Worse, we’ll be caught in a keep-up-with-the-Joneses competition whereby each new generation of babies will have to have all the latest enhancements—will have to be more intelligent, more beautiful, more disease-free, longer-lived, than the generation before. (Babies of the rich, it goes without saying, because there’s gold in them thar frills.) Thus each new generation will be sui generis—isolated, disconsolate, as out of date as last year’s car model before they’re even twenty-one, each of them stuck on a lily pad of enhancement a few hops behind the one that follows them. In addition to that, they’ll be cut off from history—from their own family tree—because who knows what family trees they’ll really be perpetuating? They’ll bear little relation to their so-called ancestors. The loneliness and the sense of disconnection could be extreme.

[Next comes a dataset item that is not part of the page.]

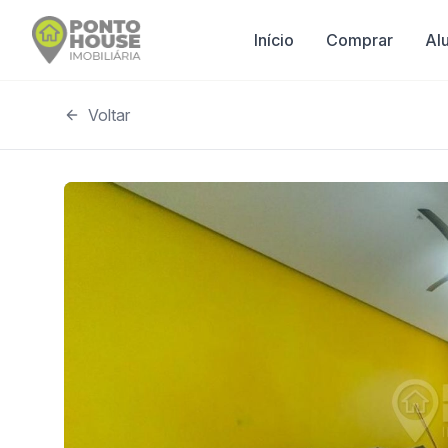
Início
Comprar
Al
Voltar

McKibben does not go on to explore the ultimate hell this situation could produce. Imagine the adolescent whining and sulking that will be visited upon the parents who have chosen their children’s features out of a catalogue and—inevitably—will have chosen wrong. “I didn’t ask to be born” will be replaced by resentments such as “I didn’t ask to have blue eyes” or “I didn’t ask to be a math whiz.” Burn that gene brochure! If your kid whines about not being enhanced enough, you can just say you couldn’t afford it. (The advocates of gene enhancement might respond by saying that since you’ll be able to choose your child’s temperament as well, naturally you’ll pick a type that will never do any adolescent whining or sulking. Pay no attention: these people will not be talking about flesh-and-blood children, but about Stepford Kids.)

Again, McKibben doesn’t go all the way down, into the dark realms of envy, cheating, payoffs, and megalomaniacal revenge. What’s to prevent your enemy from bribing your gene doctor so that your baby turns out like Hannibal the Cannibal?

But what about heritable diseases? you may reasonably ask. Why should any child get stuck with cerebral palsy, or autism, or schizophrenia, or Huntington’s chorea, or the many other maladies that genes are heir to? They shouldn’t if there’s a remedy, and there is. McKibben points out that these conditions can be eliminated without taking the final step. (After Enough was published and before this review was written, a Canadian team cracked the gene for autism. Help is on the way.) Once their genome has been analyzed, parents at risk could be notified of any defects, and could go the in vitro route, with fertilized eggs lacking the culpable gene chosen for implanting. This “somatic gene therapy” would not involve the addition of anyone else’s genes. Plastic surgery, hormones, vitamin pills, and somatic gene therapy are enough, says McKibben; gene splicing is too much.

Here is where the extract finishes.